**Problem to work on**
Exactly as written, transcribe the data from its opening line through the line containing "14th November 2018, I was privileged". Leave every picture out.

Extracted page text data
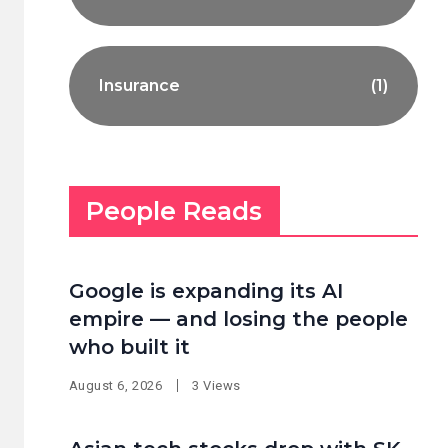
Insurance
(1)
People Reads
Google is expanding its AI
empire — and losing the people
who built it
August 6, 2026
3 Views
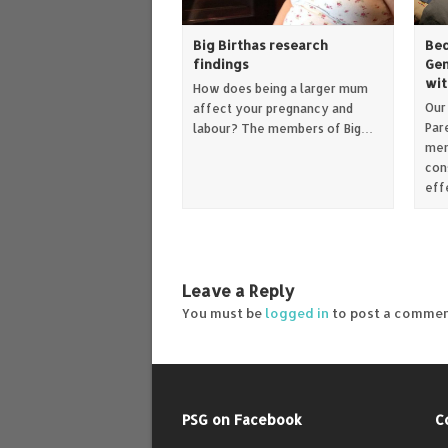
Big Birthas research
Bed
findings
Gen
wit
How does being a larger mum
Our
affect your pregnancy and
Par
labour? The members of Big…
mem
con
eff
Leave a Reply
You must be
logged in
to post a commen
PSG on Facebook
C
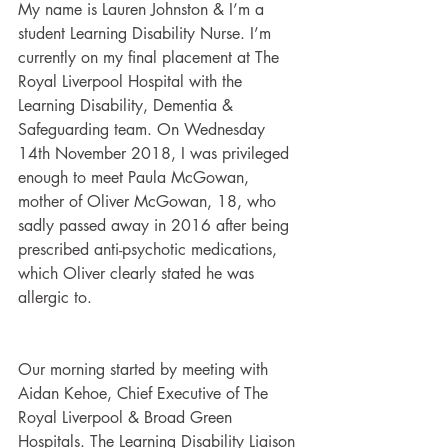
My name is Lauren Johnston & I’m a 
student Learning Disability Nurse. I’m 
currently on my final placement at The 
Royal Liverpool Hospital with the 
Learning Disability, Dementia & 
Safeguarding team. On Wednesday 
14th November 2018, I was privileged 
enough to meet Paula McGowan, 
mother of Oliver McGowan, 18, who 
sadly passed away in 2016 after being 
prescribed anti-psychotic medications, 
which Oliver clearly stated he was 
allergic to. 
Our morning started by meeting with 
Aidan Kehoe, Chief Executive of The 
Royal Liverpool & Broad Green 
Hospitals. The Learning Disability Liaison 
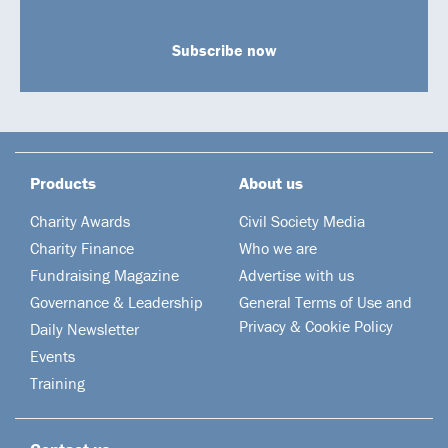
Subscribe now
Products
About us
Charity Awards
Civil Society Media
Charity Finance
Who we are
Fundraising Magazine
Advertise with us
Governance & Leadership
General Terms of Use and
Privacy & Cookie Policy
Daily Newsletter
Events
Training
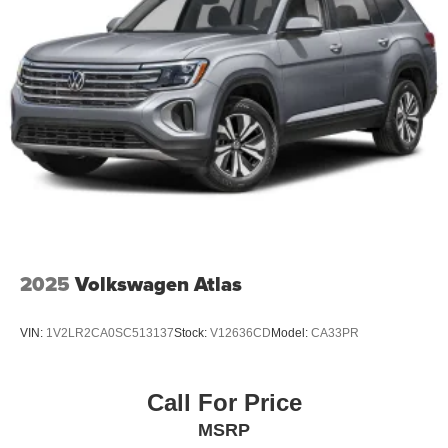
2025
Volkswagen Atlas
VIN:
1V2LR2CA0SC513137
Stock:
V12636CD
Model:
CA33PR
Call For Price
MSRP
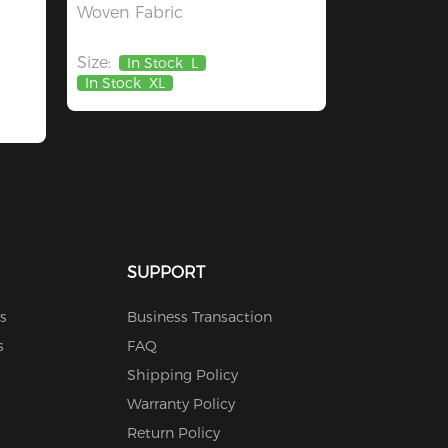
Woven Fabric
Size:
In Stock
L
In Stock
XL
SUPPORT
s
Business Transaction
s
FAQ
Shipping Policy
Warranty Policy
Return Policy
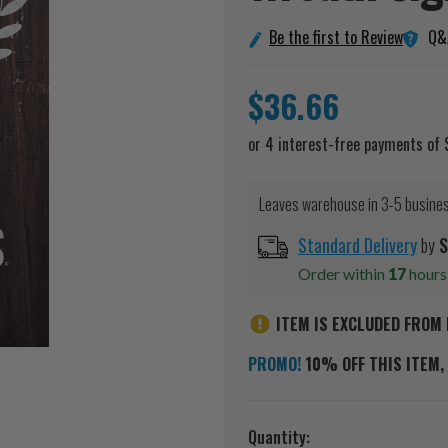
Q&
Be the first to Review
$36.66
Leaves warehouse in 3-5 busine
Standard Delivery
by
S
Order within
17
hour
ITEM IS EXCLUDED FROM 
PROMO!
10% OFF THIS ITEM, 
Current
Quantity:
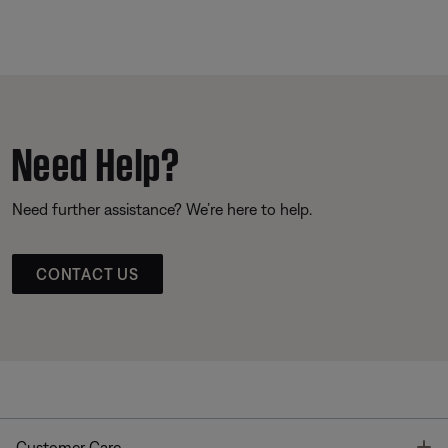
Need Help?
Need further assistance? We’re here to help.
CONTACT US
T
Customer Care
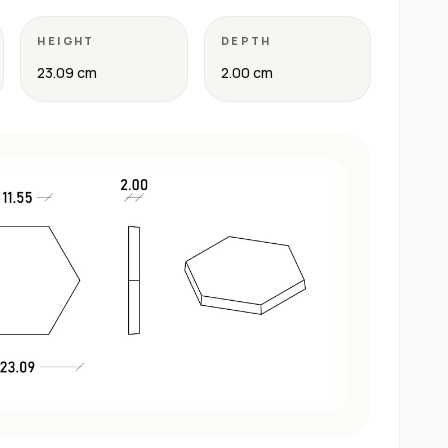
HEIGHT
DEPTH
23.09 cm
2.00 cm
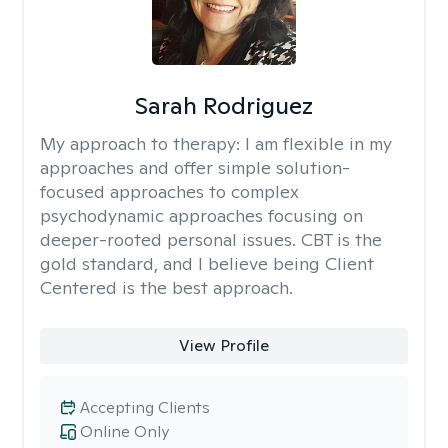
Sarah Rodriguez
My approach to therapy:
I am flexible in my
approaches and offer simple solution-
focused approaches to complex
psychodynamic approaches focusing on
deeper-rooted personal issues. CBT is the
gold standard, and I believe being Client
Centered is the best approach.
View Profile
Accepting Clients
Online Only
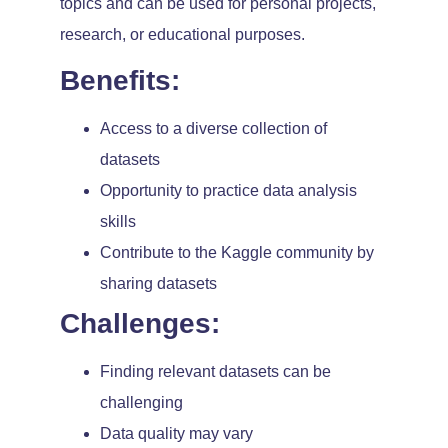
topics and can be used for personal projects,
research, or educational purposes.
Benefits:
Access to a diverse collection of
datasets
Opportunity to practice data analysis
skills
Contribute to the Kaggle community by
sharing datasets
Challenges:
Finding relevant datasets can be
challenging
Data quality may vary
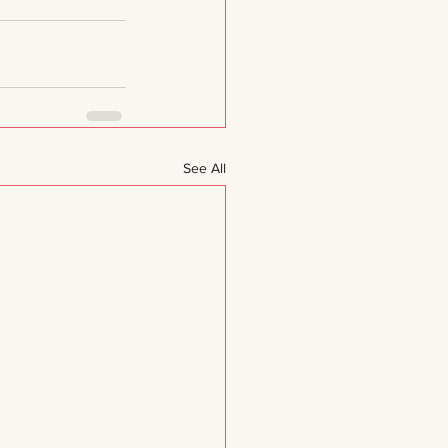
See All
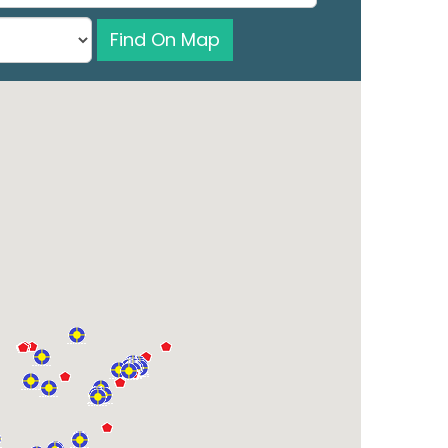
Find On Map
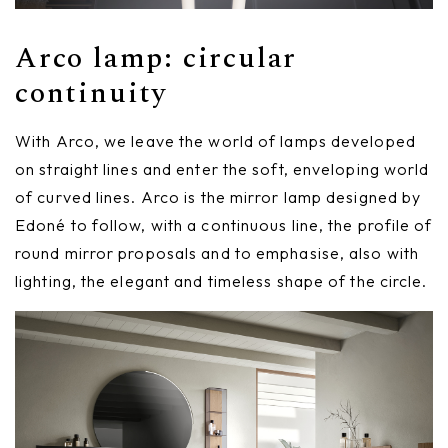
Arco lamp: circular
continuity
With Arco, we leave the world of lamps developed
on straight lines and enter the soft, enveloping world
of curved lines. Arco is the mirror lamp designed by
Edoné to follow, with a continuous line, the profile of
round mirror proposals and to emphasise, also with
lighting, the elegant and timeless shape of the circle.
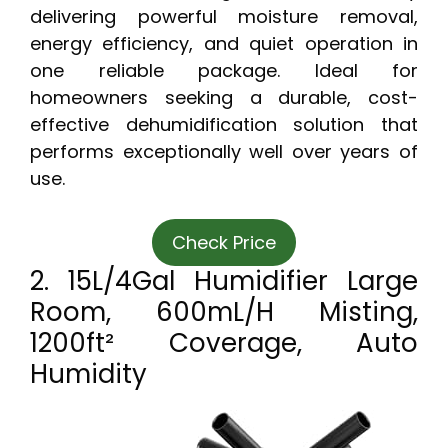
delivering powerful moisture removal,
energy efficiency, and quiet operation in
one reliable package. Ideal for
homeowners seeking a durable, cost-
effective dehumidification solution that
performs exceptionally well over years of
use.
Check Price
2. 15L/4Gal Humidifier Large
Room, 600mL/h Misting,
1200ft² Coverage, Auto
Humidity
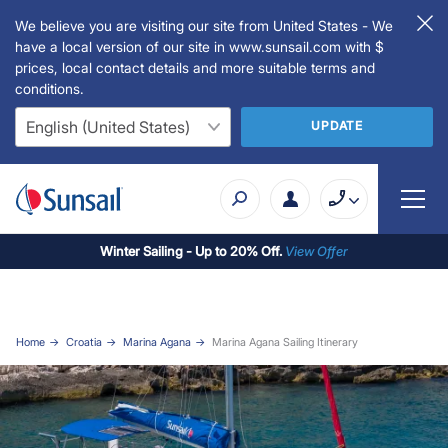
We believe you are visiting our site from United States - We
have a local version of our site in www.sunsail.com with $
prices, local contact details and more suitable terms and
conditions.
UPDATE
Winter Sailing - Up to 20% Off.
View Offer
Home
Croatia
Marina Agana
Marina Agana Sailing Itinerary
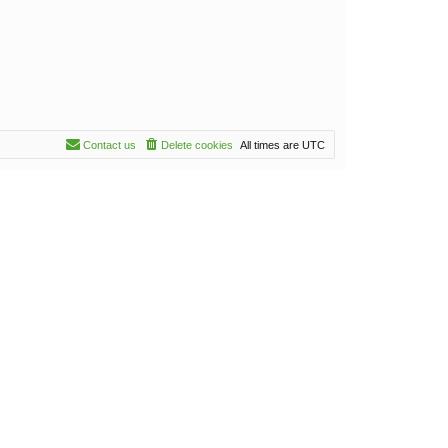
Contact us
Delete cookies
All times are
UTC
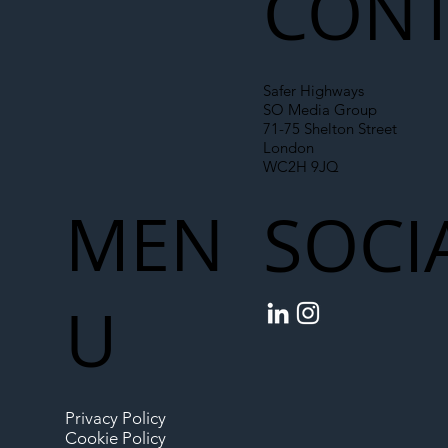
CONT
Safer Highways
SO Media Group
71-75 Shelton Street
London
WC2H 9JQ
MEN
SOCI
U
Privacy Policy
Cookie Policy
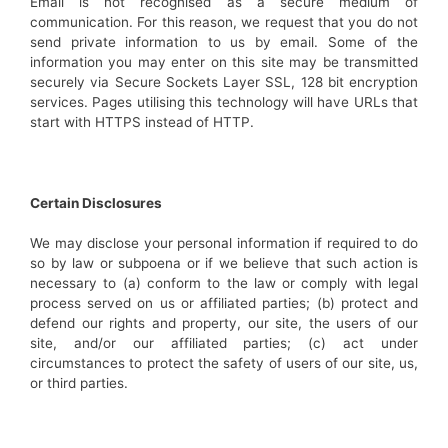
Email is not recognised as a secure medium of
communication. For this reason, we request that you do not
send private information to us by email. Some of the
information you may enter on this site may be transmitted
securely via Secure Sockets Layer SSL, 128 bit encryption
services. Pages utilising this technology will have URLs that
start with HTTPS instead of HTTP.
Certain Disclosures
We may disclose your personal information if required to do
so by law or subpoena or if we believe that such action is
necessary to (a) conform to the law or comply with legal
process served on us or affiliated parties; (b) protect and
defend our rights and property, our site, the users of our
site, and/or our affiliated parties; (c) act under
circumstances to protect the safety of users of our site, us,
or third parties.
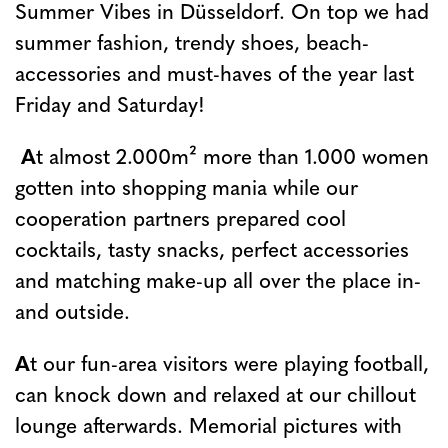
Summer Vibes in Düsseldorf. On top we had
summer fashion, trendy shoes, beach-
accessories and must-haves of the year last
Friday and Saturday!
A
t almost 2.000m² more than 1.000 women
gotten into shopping mania while our
cooperation partners prepared cool
cocktails, tasty snacks, perfect accessories
and matching make-up all over the place in-
and outside.
A
t our fun-area visitors were playing football,
can knock down and relaxed at our chillout
lounge afterwards. Memorial pictures with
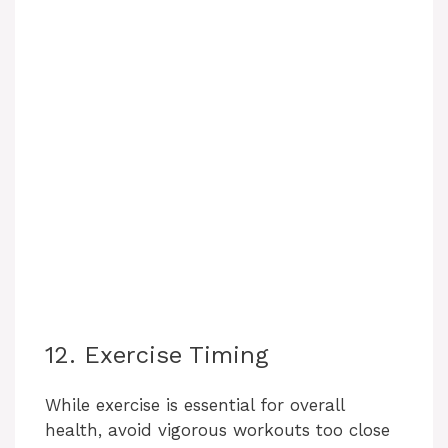
12. Exercise Timing
While exercise is essential for overall
health, avoid vigorous workouts too close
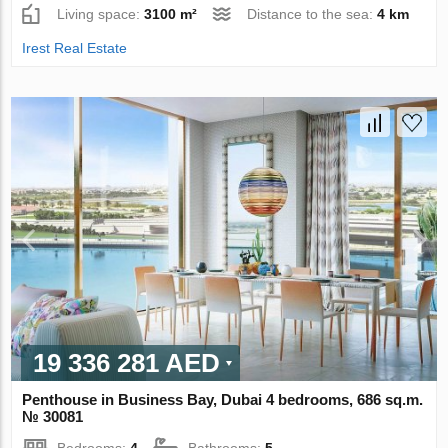
Living space:
3100 m²
Distance to the sea:
4 km
Irest Real Estate
19 336 281 AED
Penthouse in Business Bay, Dubai 4 bedrooms, 686 sq.m.
№ 30081
Bedrooms:
4
Bathrooms:
5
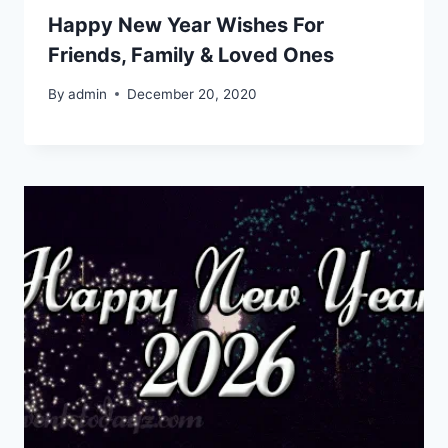
Happy New Year Wishes For
Friends, Family & Loved Ones
By
admin
December 20, 2020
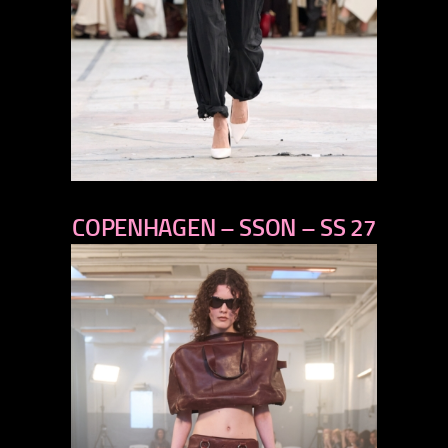
previous
COPENHAGEN – SSON – SS 27
next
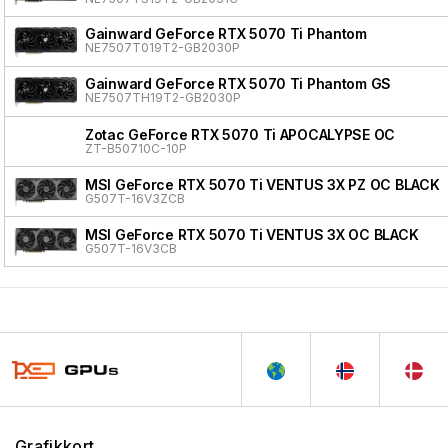
Gainward GeForce RTX 5070 Ti Phantom
NE7507T019T2-GB2030P
Gainward GeForce RTX 5070 Ti Phantom GS
NE7507TH19T2-GB2030P
Zotac GeForce RTX 5070 Ti APOCALYPSE OC
ZT-B50710C-10P
MSI GeForce RTX 5070 Ti VENTUS 3X PZ OC BLACK
G507T-16V3ZCB
MSI GeForce RTX 5070 Ti VENTUS 3X OC BLACK
G507T-16V3CB
Grafikkort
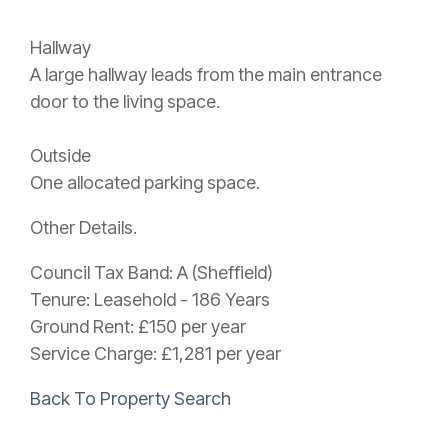
Hallway
A large hallway leads from the main entrance
door to the living space.
Outside
One allocated parking space.
Other Details.
Council Tax Band: A (Sheffield)
Tenure: Leasehold - 186 Years
Ground Rent: £150 per year
Service Charge: £1,281 per year
Back To Property Search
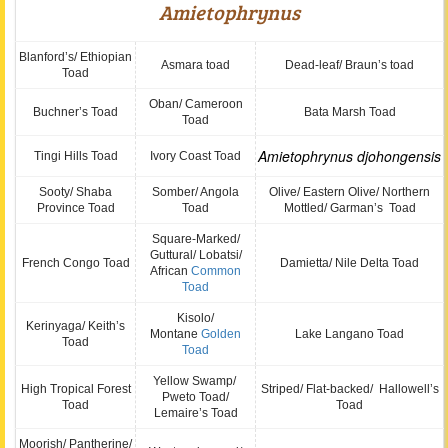
Amietophrynus
Blanford’s/ Ethiopian
Asmara toad
Dead-leaf/ Braun’s toad
Toad
Oban/ Cameroon
Buchner’s Toad
Bata Marsh Toad
Toad
Amietophrynus
djohongensis
Tingi Hills Toad
Ivory Coast Toad
Sooty/ Shaba
Somber/ Angola
Olive/ Eastern Olive/ Northern
Province Toad
Toad
Mottled/ Garman’s Toad
Square-Marked/
Guttural/ Lobatsi/
French Congo Toad
Damietta/ Nile Delta Toad
African
Common
Toad
Kisolo/
Kerinyaga/ Keith’s
Montane
Golden
Lake Langano Toad
Toad
Toad
Yellow Swamp/
High Tropical Forest
Striped/ Flat-backed/ Hallowell’s
Pweto Toad/
Toad
Toad
Lemaire’s Toad
Moorish/ Pantherine/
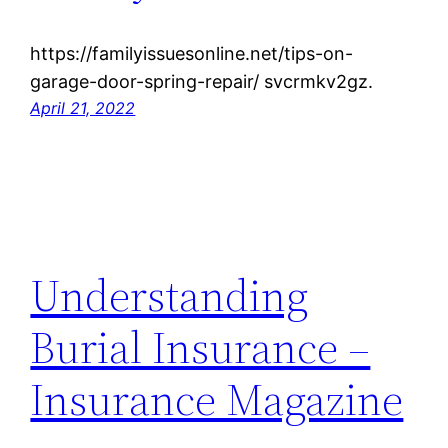
https://familyissuesonline.net/tips-on-
garage-door-spring-repair/ svcrmkv2gz.
April 21, 2022
Understanding
Burial Insurance –
Insurance Magazine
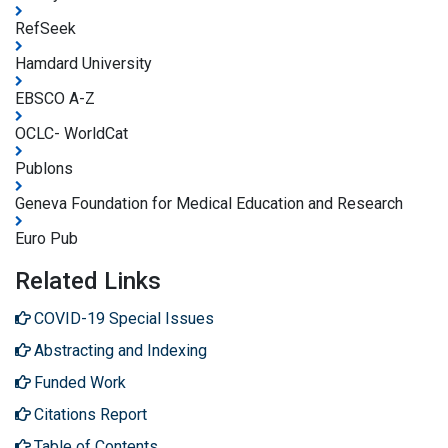
RefSeek
Hamdard University
EBSCO A-Z
OCLC- WorldCat
Publons
Geneva Foundation for Medical Education and Research
Euro Pub
Related Links
COVID-19 Special Issues
Abstracting and Indexing
Funded Work
Citations Report
Table of Contents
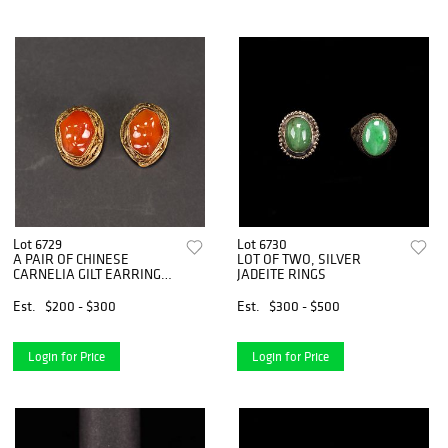
Lot 6729
Lot 6730
A PAIR OF CHINESE
LOT OF TWO, SILVER
CARNELIA GILT EARRING
JADEITE RINGS
SET
Est.
$200 - $300
Est.
$300 - $500
Login for Price
Login for Price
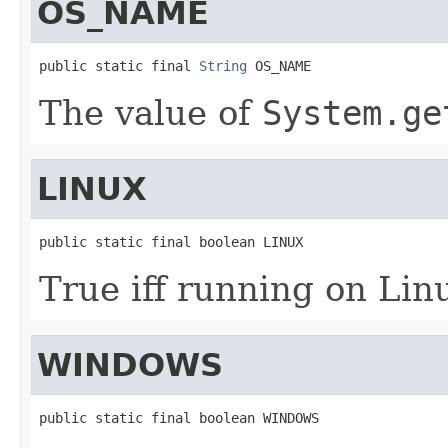
OS_NAME
public static final 
String
 OS_NAME
The value of
System.ge
LINUX
public static final boolean LINUX
True iff running on Lin
WINDOWS
public static final boolean WINDOWS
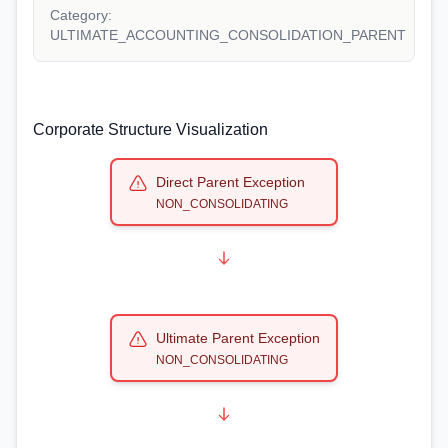
Category:
ULTIMATE_ACCOUNTING_CONSOLIDATION_PARENT
Corporate Structure Visualization
Direct Parent Exception
NON_CONSOLIDATING
Ultimate Parent Exception
NON_CONSOLIDATING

**Response below**
Insurance
(1)
People Reads
Google is expanding its AI
empire — and losing the people
who built it
August 6, 2026
3 Views
Big Birthas research
Bed
findings
Gen
wit
How does being a larger mum
Our
affect your pregnancy and
Par
labour? The members of Big…
mem
con
eff
Leave a Reply
You must be
logged in
to post a commen
PSG on Facebook
C
My name is Lauren Johnston & I’m a 
student Learning Disability Nurse. I’m 
currently on my final placement at The 
Royal Liverpool Hospital with the 
Learning Disability, Dementia & 
Safeguarding team. On Wednesday 
14th November 2018, I was privileged 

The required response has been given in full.